There has been a lot of fintech especially in the last couple of classes. I haven't seen as many consumer startups. I'm also wondering if you're following the creator trend and whether YC is dipping its toe into this.
We're driven by the founders who apply. We seldom say: we're going to take 20 consumer businesses, 100 B2B Saas [teams]. Sadly, B2B SaaS tends to be the biggest component of batches and has for a while for the same reason that Willie Horton used to rob banks, because [business customers] have the money. If you want to persuade consumers to spend money, it's just a little bit harder than companies that, when you provide a product, really want to spend money [in order to] have a guaranteed business relationship with you.
Has the application process changed over time? I know it was once a 45-minute interview that got down to 10 minutes. Sam once said that there's not much data involved, that [the interview process] really is a way for YC to understand who can tell a story and he said it was pretty clear pretty quickly.
The way our application process works hasn't changed much over time at all. There's an online application. It's free, so anyone who wants to apply to YC should. It's very helpful for startups to go through the set of questions that we ask and fill it out and it takes a few hours. There's also a short video, just introducing the founders. After the applications come in, we review all the applications, every one, and we tend to get on the order of 20,000 applications per batch. Then we select a limited number for interviews. And we do a 10-minute interview with every company that we select. And based on that interview, we select them for the batch.
Sorry to make you the Silicon Valley representative here, but you're in California, as am I. What do you think is happening there [as a tech hub]? A fairly large percentage of your summer class is in San Francisco, something like 25% to 30%.
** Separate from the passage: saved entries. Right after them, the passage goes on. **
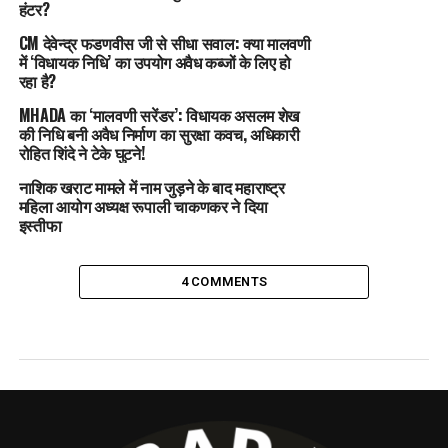
हंटर?
CM देवेन्द्र फडणवीस जी से सीधा सवाल: क्या मालवणी
में ‘विधायक निधि’ का उपयोग अवैध कब्जों के लिए हो
रहा है?
MHADA का ‘मालवणी सरेंडर’: विधायक असलम शेख
की निधि बनी अवैध निर्माण का सुरक्षा कवच, अधिकारी
रोहित शिंदे ने टेके घुटने!
नाशिक खराट मामले में नाम जुड़ने के बाद महाराष्ट्र
महिला आयोग अध्यक्ष रूपाली चाकणकर ने दिया
इस्तीफा
4 COMMENTS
It's even higher than that. For us, it's a twofold question of how we come out of the pandemic, and businesses everywhere are struggling with this question as a company. We became 100% virtual in March of 2020. Like almost everyone else, it stayed that way for two years. And we're just figuring out what does YC as a company look like in 2022, 2023 and beyond. The good news for me is mostly it's Garry's problem. But we did open another office in San Francisco and I recently did a straw poll of YC employees to ask how often they were going to come into the office, and the average was something like 1.5 days. So we're almost fundamentally a remote, virtual organization henceforth.
The related question is, what do our batches look like? I mentioned that in the summer of 2022, we [returned to] in person [meaning], components of in person. We had a retreat at the beginning of the batch, we had weekly meetups during the batch and we had an alumni event at the end of the batch, and we'll continue to incrementally work with how much 'in person' we'll bring back and how much virtual there is.
We learned so much during the pandemic as to what works. In fact, we were able to spend more time with founders, because it turns out office hours over Zoom are really effective and really efficient. So we did more of them. And we connected with our founders over tools like Slack and WhatsApp and in some ways, even though we weren't in person, these brought us closer. So we're trying to find the happy medium, the best of both worlds where we can spend that sort of quality time helping founders and also kind of the very human aspect of, you know, meeting them in person, hugging them when they need a hug. Those things actually are super important.